Just Earth News | @@justearthnews | 11 Jul 2017
Opening this year's political forum, Frederick Musiiwa Makamure Shava, the President of Economic and Social Council (ECOSOC), said a successful session would “send a strong message of our collective commitment to leave no one behind as we pursue the timely implementation of the 2030 Agenda.”
This year's meeting, the second since the adoption of the new development Agenda in 2015, is on the theme of 'Eradicating poverty and promoting prosperity in a changing world.'
Shava noted that this year's discussions will focus on eliminating poverty and hunger, ensuring healthy lives, achieving gender equality, building resilient infrastructure, implementing partnerships, and build on progress achieved at The Ocean Conference to conserve and sustainably use the oceans.
The High-Level Political Forum will be held from 10 to 19 July at UN Headquarters in New York and will also include a three-day Ministerial Segment, at which more than 70 ministers are expected, and which will be held with the High-Level Segment of ECOSOC's annual session.
In addition, the session will include discussions on the challenges and gaps in reaching the development agenda in 44 countries that volunteered to give progress reports, and more than 120 side events related to the SDGs.
“The forum is the place to be when it comes to the global review of the SDGs,” said Under-Secretary-General for Economic and Social Affairs, Wu Hongbo, briefing journalists about the upcoming two weeks.
He underscored the importance of all countries and a wide variety of stakeholders taking ownership of the 2030 Agenda and working across borders to make them work for everyone, including the most vulnerable, such as people with disabilities.
“Have we been successful so far? Yes,” said Wu, pointing to the Secretary-General's progress report on the 2030 Agenda which is being launched during the Forum. “Are we satisfied? No. That is the beauty of having the high-level political Forum. It is a global, central platform on which the countries can tell you where they stand, so this is very important.”
“The important point is that we should keep everyone on point. It's [the 2030 Agenda] is not for one country or one region; it's for all of us. If you have a different point of view, that's natural. But let's keep everyone on board which is so important for mankind.”
In his opening speech earlier in the day, Wu said he was “struck” by how far countries have come towards reaching the development goals, and how far they still have to go. For example, over 767 million people worldwide lives on less than $1.90 per day in 2013, despite nearly one billion people escaping poverty since 1999.
The maternal mortality ratio must more than double the current progress by 2030; women's political participation must climb some 75 per cent to reach equality with me, and more efforts must be put into preventing and treating non-communicable diseases so people do not die prematurely.

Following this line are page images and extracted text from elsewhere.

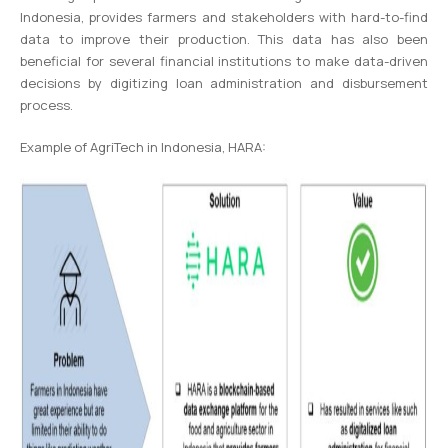
Indonesia, provides farmers and stakeholders with hard-to-find
data to improve their production. This data has also been
beneficial for several financial institutions to make data-driven
decisions by digitizing loan administration and disbursement
process.
Example of AgriTech in Indonesia, HARA: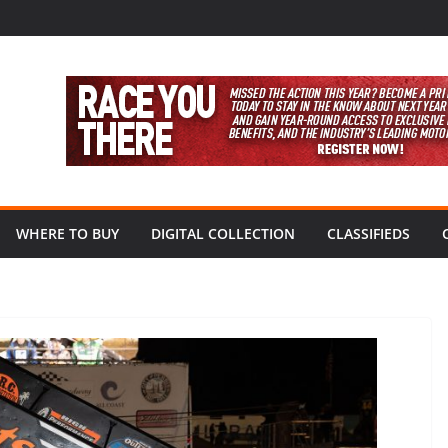
WHERE TO BUY
DIGITAL COLLECTION
CLASSIFIEDS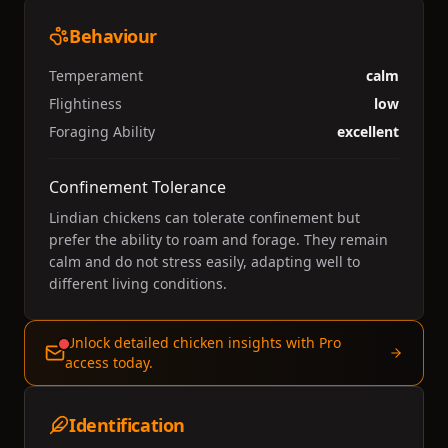
Behaviour
Temperament
calm
Flightiness
low
Foraging Ability
excellent
Confinement Tolerance
Lindian chickens can tolerate confinement but
prefer the ability to roam and forage. They remain
calm and do not stress easily, adapting well to
different living conditions.
Unlock detailed chicken insights with Pro
access today.
Identification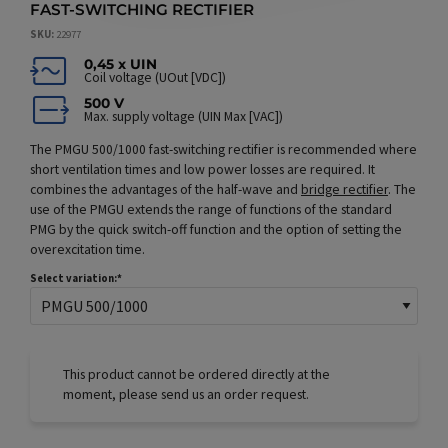
FAST-SWITCHING RECTIFIER
SKU
22977
0,45 x UIN
Coil voltage (UOut [VDC])
500 V
Max. supply voltage (UIN Max [VAC])
The PMGU 500/1000 fast-switching rectifier is recommended where
short ventilation times and low power losses are required. It
combines the advantages of the half-wave and
bridge rectifier
. The
use of the PMGU extends the range of functions of the standard
PMG by the quick switch-off function and the option of setting the
overexcitation time.
Select variation:
This product cannot be ordered directly at the
moment, please send us an order request.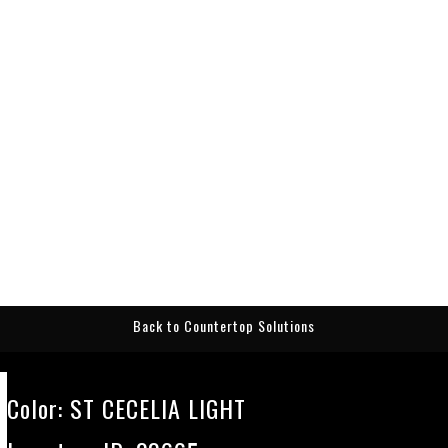
Back to Countertop Solutions
Color:
ST CECELIA LIGHT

“I am also struck, once again, by the deeply interconnected nature of the different elements of the 2030 Agenda: both challenges and solutions connect different goals and targets,” Wu said. “This makes it imperative that we work together across silos, sectors, disciplines and individual roles or competencies.”
To key to realizing sustainable development “by all people and for all people” is revitalizing and enhancing global partnerships, the senior UN official said, calling for all relevant people to come together and work together, and to mobilize the necessary resources to put their ideas into practice.